1. Bloke from Barnsley with piles asks chemist, "Nah then lad, does tha
sell arse cream?"
Chemist replies, "Aye, Magnum or Cornetto"

2. Police have just released details of a new drug craze that is
being
carried out in Yorkshire nightclubs.
Apparently, Yorkshire club goers have started injecting Ecstasy just
above their front teeth.
Police say the dangerous practice is called "E by gum"

3. A Yorkshireman takes his cat to the vet.
Yorkshireman: "Ayup, lad, I need to talk to thee about me cat."
Vet: "Is it a tom?"
Yorkshireman: "Nay, I've browt it we us."
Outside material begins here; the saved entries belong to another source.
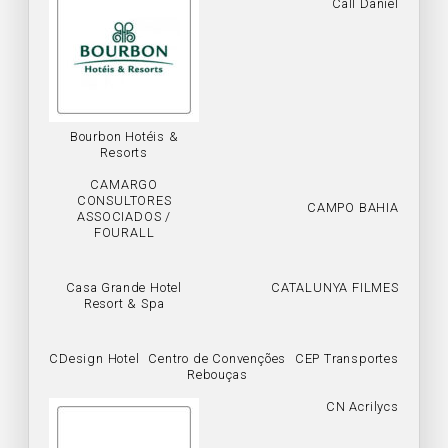
Call Daniel
Bourbon Hotéis &
Resorts
CAMARGO
CONSULTORES
CAMPO BAHIA
ASSOCIADOS /
FOURALL
Casa Grande Hotel
CATALUNYA FILMES
Resort & Spa
CDesign Hotel
Centro de Convenções
CEP Transportes
Rebouças
CN Acrilycs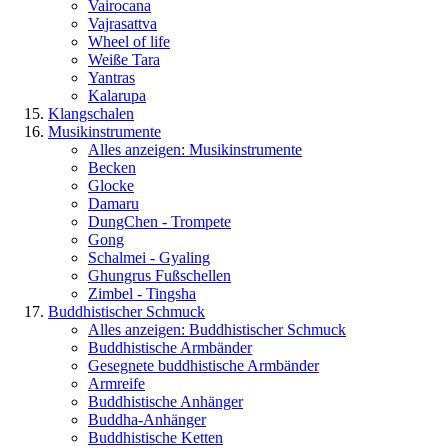
Vairocana
Vajrasattva
Wheel of life
Weiße Tara
Yantras
Kalarupa
Klangschalen
Musikinstrumente
Alles anzeigen: Musikinstrumente
Becken
Glocke
Damaru
DungChen - Trompete
Gong
Schalmei - Gyaling
Ghungrus Fußschellen
Zimbel - Tingsha
Buddhistischer Schmuck
Alles anzeigen: Buddhistischer Schmuck
Buddhistische Armbänder
Gesegnete buddhistische Armbänder
Armreife
Buddhistische Anhänger
Buddha-Anhänger
Buddhistische Ketten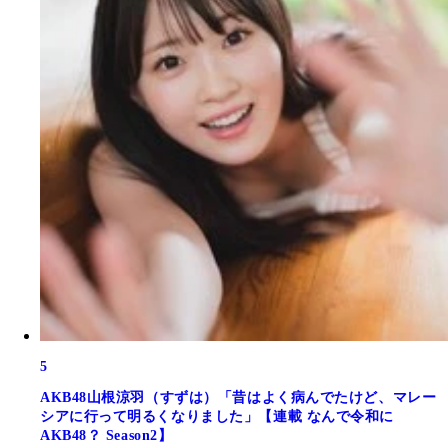
5
AKB48山根涼羽（すずは）「昔はよく病んでたけど、マレー
シアに行って明るくなりました」【連載 なんで令和に
AKB48？ Season2】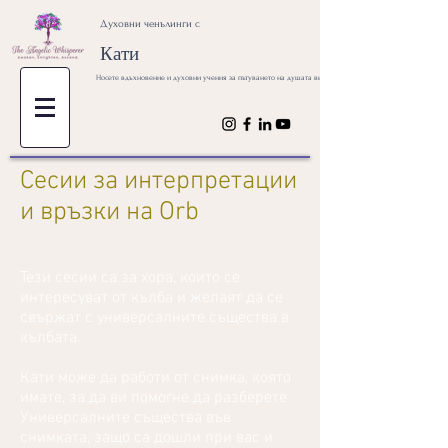
Духовни ченълинги с
Кати
Носете вдъхновение и духовни учения за пътуването на душата ви
Сесии за интерпретации
и връзки на Orb
Тези сесии са за хора, които се
интересуват от кълба и желаят да се
свържат с универсалните същества в
кълбата.
Кати може да работи от снимка, която
имате, за да ви помогне да разберете
Универсалните същества във
снимката, защо са дошли при вас и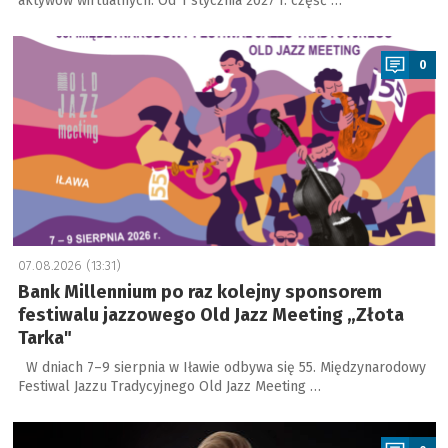
aktywów wirtualnych. Od 1 stycznia 2027 r. część …
a
0
07.08.2026 (13:31)
Bank Millennium po raz kolejny sponsorem
festiwalu jazzowego Old Jazz Meeting „Złota
Tarka"
W dniach 7–9 sierpnia w Iławie odbywa się 55. Międzynarodowy
Festiwal Jazzu Tradycyjnego Old Jazz Meeting …
a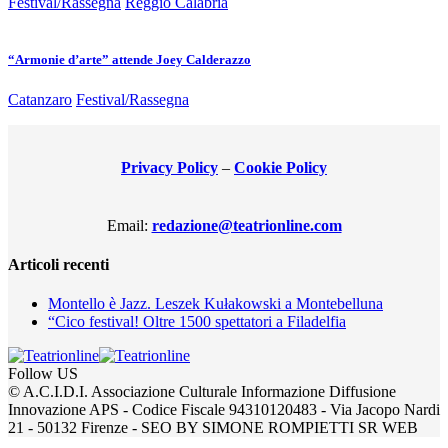
Festival/Rassegna
Reggio Calabria
“Armonie d’arte” attende Joey Calderazzo
Catanzaro
Festival/Rassegna
Privacy Policy
–
Cookie Policy
Email:
redazione@teatrionline.com
Articoli recenti
Montello è Jazz. Leszek Kułakowski a Montebelluna
“Cico festival! Oltre 1500 spettatori a Filadelfia
Follow US
© A.C.I.D.I. Associazione Culturale Informazione Diffusione
Innovazione APS - Codice Fiscale 94310120483 - Via Jacopo Nardi
21 - 50132 Firenze - SEO BY SIMONE ROMPIETTI SR WEB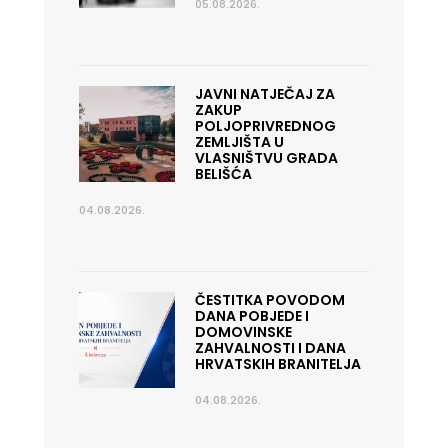
05.08.2026.
JAVNI NATJEČAJ ZA
ZAKUP
POLJOPRIVREDNOG
ZEMLJIŠTA U
VLASNIŠTVU GRADA
BELIŠĆA
04.08.2026.
ČESTITKA POVODOM
DANA POBJEDE I
DOMOVINSKE
ZAHVALNOSTI I DANA
HRVATSKIH BRANITELJA
04.08.2026.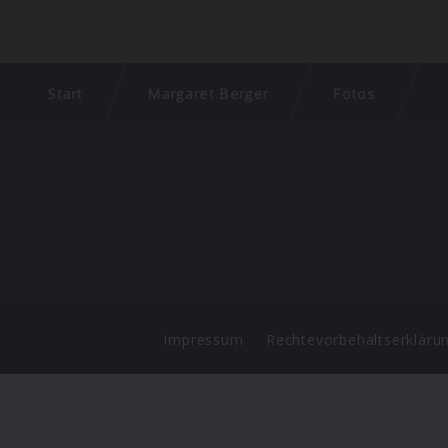
Start
Margaret Berger
Fotos
Impressum
Rechtevorbehaltserkläru
©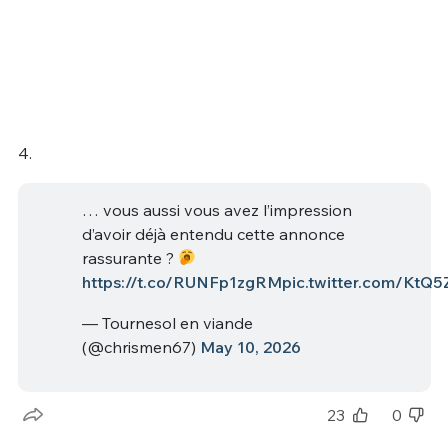
4.
… vous aussi vous avez l’impression
d’avoir déjà entendu cette annonce
rassurante ?
https://t.co/RUNFp1zgRM
pic.twitter.com/Kt
— Tournesol en viande
(@chrismen67)
May 10, 2026
23
0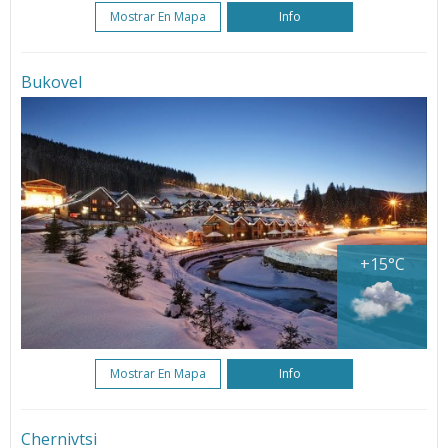
Mostrar En Mapa
Info
Bukovel
+15°C
Mostrar En Mapa
Info
Chernivtsi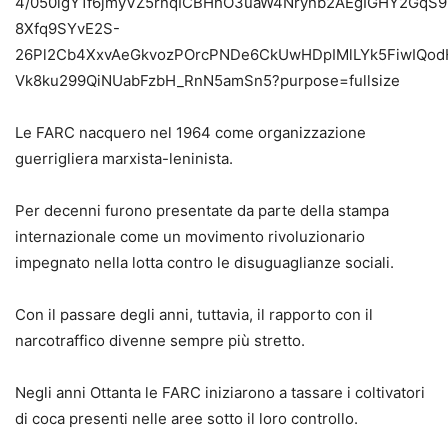
Le FARC nacquero nel 1964 come organizzazione
guerrigliera marxista-leninista.
Per decenni furono presentate da parte della stampa
internazionale come un movimento rivoluzionario
impegnato nella lotta contro le disuguaglianze sociali.
Con il passare degli anni, tuttavia, il rapporto con il
narcotraffico divenne sempre più stretto.
Negli anni Ottanta le FARC iniziarono a tassare i coltivatori
di coca presenti nelle aree sotto il loro controllo.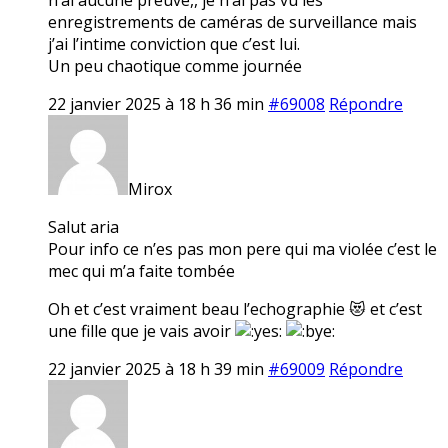
enregistrements de caméras de surveillance mais
j’ai l’intime conviction que c’est lui.
Un peu chaotique comme journée
22 janvier 2025 à 18 h 36 min
#69008
Répondre
Mirox
Salut aria
Pour info ce n’es pas mon pere qui ma violée c’est le
mec qui m’a faite tombée
Oh et c’est vraiment beau l’echographie 😻 et c’est
une fille que je vais avoir
22 janvier 2025 à 18 h 39 min
#69009
Répondre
4. A Yorkshireman's dog dies and as it was a favourite pet, he
decides
to have a gold statue made by a jeweller to remember the dog by.
Yorkshireman: "Can tha mek us a gold statue of yon dog?"
Jeweller: "Do you want it 18 carat?"
Yorkshireman "Nay, yer daft bugger, I want it chewin a bone!"


----------



## robinpompey (May 7, 2011)

sat here feeling sorry for my self and these made me feel a lot better.


----------



## KeithChesterfield (Mar 12, 2010)

Yorkshire folk queer?

Smarrerweeim? - eez noburra babbi 'cos eenose nowt abartit!

:wav: :wav: :wav:


----------



## duxdeluxe (Sep 2, 2007)

Absolutely dreadful jokes........... got any more like that? Really made me laugh and helped make a dull afternoon just a little bit better :lol:


----------



## aldra (Jul 2, 2009)

Yorkshire folk are definitely queer

closely followed by lancashire folk

but then again

all worlds queer cept thou and me

and even thou's a bit queer :lol: :lol:

Aldra


----------



## babyrhino (Oct 19, 2006)

What do you call a female toad?

T'owd lass


----------



## bigbazza (Mar 6, 2008)

aldra said:


> Yorkshire folk are definitely queer
> 
> closely followed by lancashire folk
> 
> ...


 I never thought of you like that, and you a lassie from Lancashire 8O :? 8O :?


----------



## aldra (Jul 2, 2009)

Bigbazza

definitely Queer

and loving it :lol: :lol: :lol:

not stupid though   

Aldra


----------